World Jewish News
The six members of J-pop band Kishidan wore SS-like uniforms during a February 23 broadcast of the show ''Megavector", said the Los Angeles-based Simon Wiesenthal Center, expressing its "shock and dismay".
|
Jewish rights group protests J-pop band's Nazi garb
02.03.2011, Anti-Semitism US-based Jewish rights group the Simon Wiesenthal Center has demanded music channel MTV Japan apologize for airing an interview with a rock band dressed in Nazi-style uniforms.
The Japanese unit of MTV Networks said in response that it had taken the footage and related images off the air and off its website.
"We never intended to offend anyone," the channel said in a statement.
The six members of J-pop band Kishidan wore SS-like uniforms during a February 23 broadcast of the show "Megavector", said the Los Angeles-based group, expressing its "shock and dismay".
"There is no excuse for such an outrage," said rabbi Abraham Cooper, associate dean of the Simon Wiesenthal Center, in his protest to MTV-J, Sony Music Artists and management company the Avex Group.
Sony Music said it was preparing a statement in response to the protest.

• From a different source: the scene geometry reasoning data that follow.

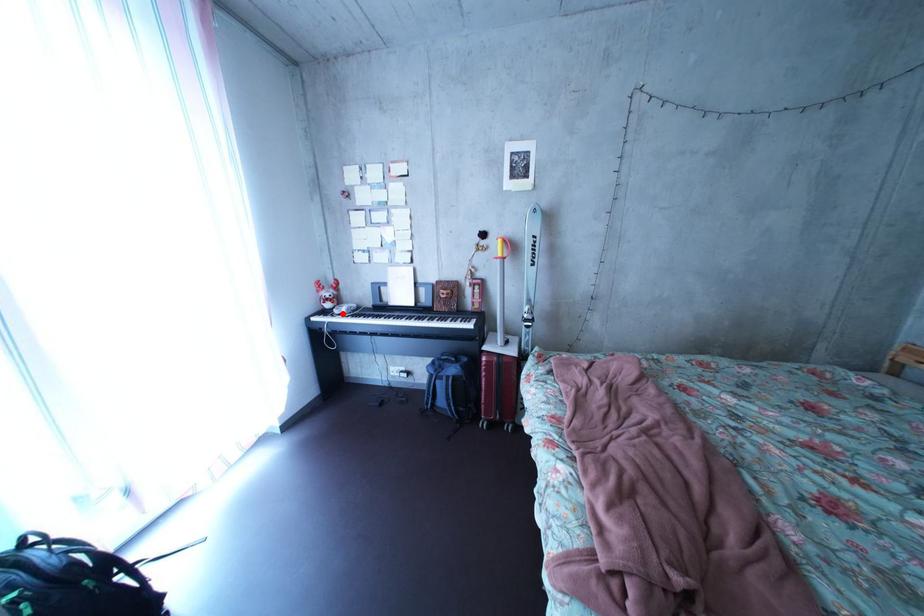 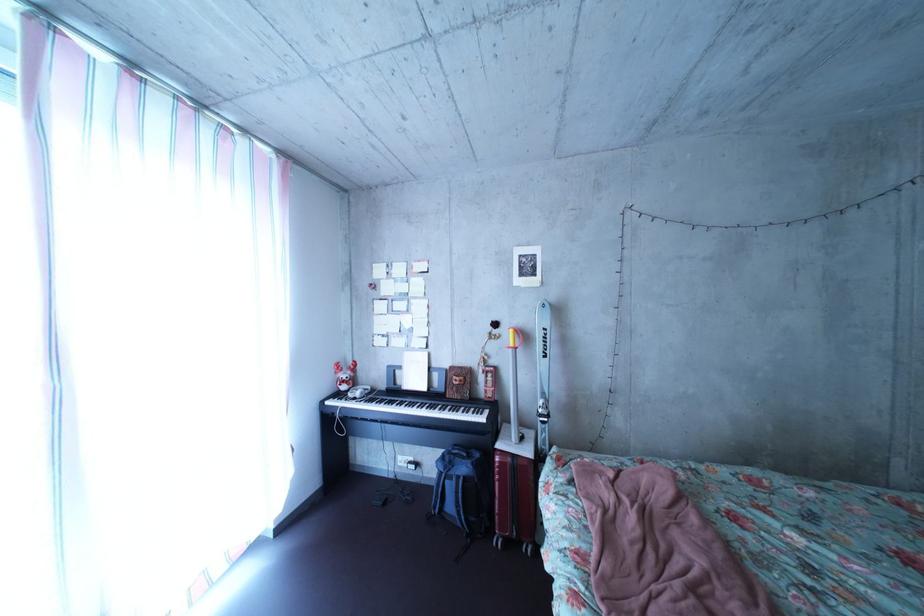 Question: I am providing you with two images of the same scene from different viewpoints. In image1, a red point is highlighted. Considering the same 3D point in image2, which of the following is correct?

Choices:
 (A) It is closer
 (B) It is farther

Answer: (B) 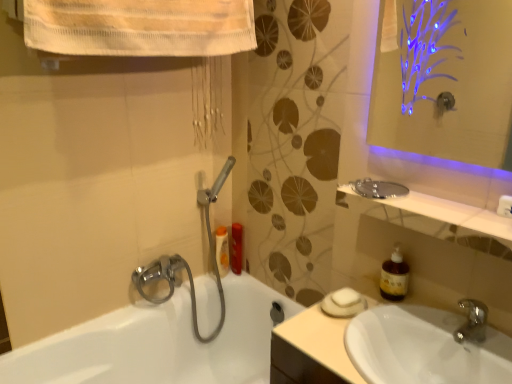 In order to click on orange glossy lotion at upper left, the second toiletry when ordered from right to left in this screenshot , I will do `click(222, 250)`.

The image size is (512, 384). I want to click on white matte soap at sink, so click(x=345, y=297).

From the image's perspective, is white glossy sink at lower right beneath white glossy bathtub at lower left?

No.

From a real-world perspective, is white glossy sink at lower right physically located above or below white glossy bathtub at lower left?

white glossy sink at lower right is situated higher than white glossy bathtub at lower left in the real world.

Is white glossy sink at lower right located outside white glossy bathtub at lower left?

white glossy sink at lower right is positioned outside white glossy bathtub at lower left.

Considering the sizes of objects white glossy sink at lower right and white glossy bathtub at lower left in the image provided, who is bigger, white glossy sink at lower right or white glossy bathtub at lower left?

white glossy bathtub at lower left.

Which is in front, orange glossy lotion at upper left, placed as the first toiletry when sorted from left to right, or clear glass mirror at upper right?

clear glass mirror at upper right is in front.

Is orange glossy lotion at upper left, the second toiletry when ordered from right to left, completely or partially outside of clear glass mirror at upper right?

Yes, orange glossy lotion at upper left, the second toiletry when ordered from right to left, is not within clear glass mirror at upper right.

Identify the location of balustrade in front of the orange glossy lotion at upper left, the second toiletry when ordered from right to left. (438, 219).

Does orange glossy lotion at upper left, the second toiletry when ordered from right to left, touch clear glass mirror at upper right?

No, orange glossy lotion at upper left, the second toiletry when ordered from right to left, is not touching clear glass mirror at upper right.

The height and width of the screenshot is (384, 512). There is a white glossy sink at lower right. In order to click on balustrade above it (from a real-world perspective) in this screenshot , I will do `click(438, 219)`.

Which is nearer, (507, 248) or (459, 356)?

The point (507, 248) is more forward.

Is clear glass mirror at upper right in front of or behind white glossy sink at lower right in the image?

"As someone who has visited Japan over 30 times, I am fully aware that many young Japanese are woefully uneducated about the crimes against humanity committed during World War II by Imperial Japan in occupied Asia, let alone about Nazi Germany's genocidal 'Final Solution' against the Jews in Europe," Cooper said.
“But global entities like MTV and Sony Music should know better." The group -- whose members usually wear school uniform style outfits -- wore dark military uniforms with Nazi-associated insignia such as the Iron Cross, the Totenkopf (death skull) and eagle, but no visible swastikas.
MTV Japan said it had a "long history of raising young peoples' awarenessaround tolerance and discrimination through award winning campaigns such as 'Fight for Your Right' and 'Free Your Mind' and we take this matter very seriously."
Cooper said "such garb like the uniform worn by Kishidan is never tolerated in the mainstream of any civilised country outside of Japan".
"In spite of all the efforts made by democracies to combat bigotry, racism and hate crimes, there are young people who are attracted to a racist ideology and the symbols of Nazism like those that inspired the uniforms worn by Kishidan," he said.
The group urged the band and all entities involved to apologize.
It said it was ready to bring a Holocaust survivor to Japan "so that MTV Japan can interview someone who spent their teen years suffering starvation, depravation and torture and seeing their families being murdered for the 'crime' of being born Jewish".